The Convergence of Social and Finance
If you are interested in the dramatic shifts the economy is currently undergoing and what it means for the long term, take a look at the article “Notes from the Leading Edge of Social Finance,” in the Fall issue of Green Money Journal written by Don Shaffer. Don Shaffer is the CEO of RSF Social Finance, a 20+ year-old, leading-edge, San Francisco foundation that makes loans and grants to nonprofits. He is also the former interim head of Investors Circle, a 200+ member giving circle of venture capitalists who invest in businesses working towards a sustainable economy (social and environmental issues). Don gives a very interesting overview of where the economy is heading, and I think he is right on.
He argues that we are no longer content with an economy focused solely on individual gain, rather there is a new convergence of financial, social and environmental gain, where what is good for the investor is also good for society as a whole. Ultimately he sees the new economy “harnessing the striving energy and entrepreneurial drive of the American people to move more towards collaboration and partnership, instead of maximum individual gain, while honoring the power of free markets.” Here’s an excerpt:
International microfinance is drawing a lot of interest this year from U.S. investors. For good reason, it’s great to see direct investment going to small, growing entrepreneurial ventures in the developing world.
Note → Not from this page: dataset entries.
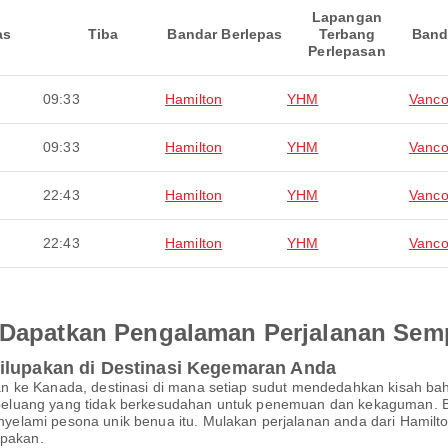
Lapangan
as
Tiba
Bandar Berlepas
Terbang
Band
Perlepasan
09:33
Hamilton
YHM
Vanco
09:33
Hamilton
YHM
Vanco
22:43
Hamilton
YHM
Vanco
22:43
Hamilton
YHM
Vanco
an Dapatkan Pengalaman Perjalanan Se
Dilupakan di Destinasi Kegemaran Anda
n ke Kanada, destinasi di mana setiap sudut mendedahkan kisah ba
luang yang tidak berkesudahan untuk penemuan dan kekaguman. Bayan
elami pesona unik benua itu. Mulakan perjalanan anda dari Hamilto
upakan.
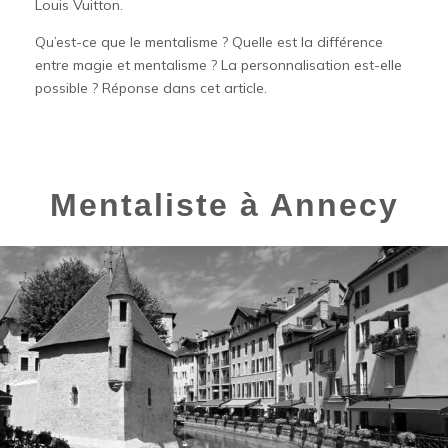
Louis Vuitton.
Qu’est-ce que le mentalisme ? Quelle est la différence
entre magie et mentalisme ? La personnalisation est-elle
possible ? Réponse dans cet article.
Mentaliste à Annecy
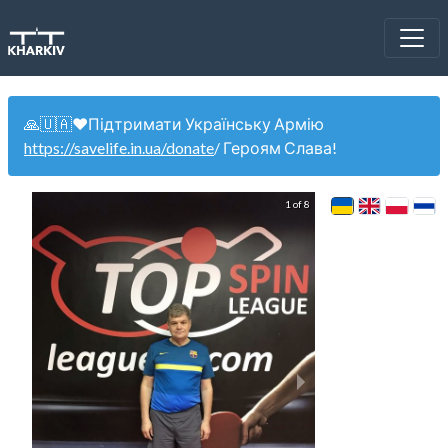
🙏🇺🇦❤️Підтримати Українську Армію
https://savelife.in.ua/donate
/ Героям Слава!
1 of 8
But what about our neighbors? As the wealth divide continues to widen in this country, both in urban and rural areas, we are asking ourselves at RSF, “How can our clients best support small and medium-sized, privately held companies in the U.S. that have strong community development and ecological sustainability goals?”…We are creating a learning community that asks hard questions about money and how we use it, acknowledging that money is simply a form of energy that creates a relationship between human beings. What is true wealth…What is the right balance between investment and philanthropy…What does it look like to re-imagine money to serve our highest aspirations? What, specifically, will it take to develop a network of risk and liquidity appropriate financial vehicles that are completely different from the products of Wall Street?
These thoughts and questions are very similar to the conversations that were going on at the Social Capital Markets Conference earlier this month and that are going on around the country. We are witnessing a pretty dramatic shift, and it is fascinating.